(Stored records)

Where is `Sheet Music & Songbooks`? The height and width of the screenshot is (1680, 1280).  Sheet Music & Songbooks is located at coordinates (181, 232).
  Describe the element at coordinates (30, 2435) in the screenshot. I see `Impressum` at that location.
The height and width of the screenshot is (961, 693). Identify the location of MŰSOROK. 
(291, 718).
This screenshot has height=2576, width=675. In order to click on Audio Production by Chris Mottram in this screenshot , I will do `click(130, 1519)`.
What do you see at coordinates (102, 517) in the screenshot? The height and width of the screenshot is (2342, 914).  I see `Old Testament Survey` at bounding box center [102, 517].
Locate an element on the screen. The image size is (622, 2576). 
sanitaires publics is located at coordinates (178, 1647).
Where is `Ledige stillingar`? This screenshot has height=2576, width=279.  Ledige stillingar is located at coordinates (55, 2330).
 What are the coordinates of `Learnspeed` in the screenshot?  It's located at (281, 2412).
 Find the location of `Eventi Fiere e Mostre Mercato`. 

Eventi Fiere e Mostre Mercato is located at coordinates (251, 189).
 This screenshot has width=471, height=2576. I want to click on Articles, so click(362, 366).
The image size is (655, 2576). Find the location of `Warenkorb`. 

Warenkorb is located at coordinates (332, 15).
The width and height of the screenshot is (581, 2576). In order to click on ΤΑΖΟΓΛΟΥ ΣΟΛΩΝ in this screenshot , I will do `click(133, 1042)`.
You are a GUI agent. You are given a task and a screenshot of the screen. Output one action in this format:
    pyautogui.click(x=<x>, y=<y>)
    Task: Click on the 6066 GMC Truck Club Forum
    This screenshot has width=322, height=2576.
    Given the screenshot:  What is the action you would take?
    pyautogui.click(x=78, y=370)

Assignment: Copy out every line in the entries above that holds "order".

Solved problem:
This screenshot has height=2576, width=675. In order to click on Audio Production by Chris Mottram in this screenshot , I will do `click(130, 1519)`.
The width and height of the screenshot is (581, 2576). In order to click on ΤΑΖΟΓΛΟΥ ΣΟΛΩΝ in this screenshot , I will do `click(133, 1042)`.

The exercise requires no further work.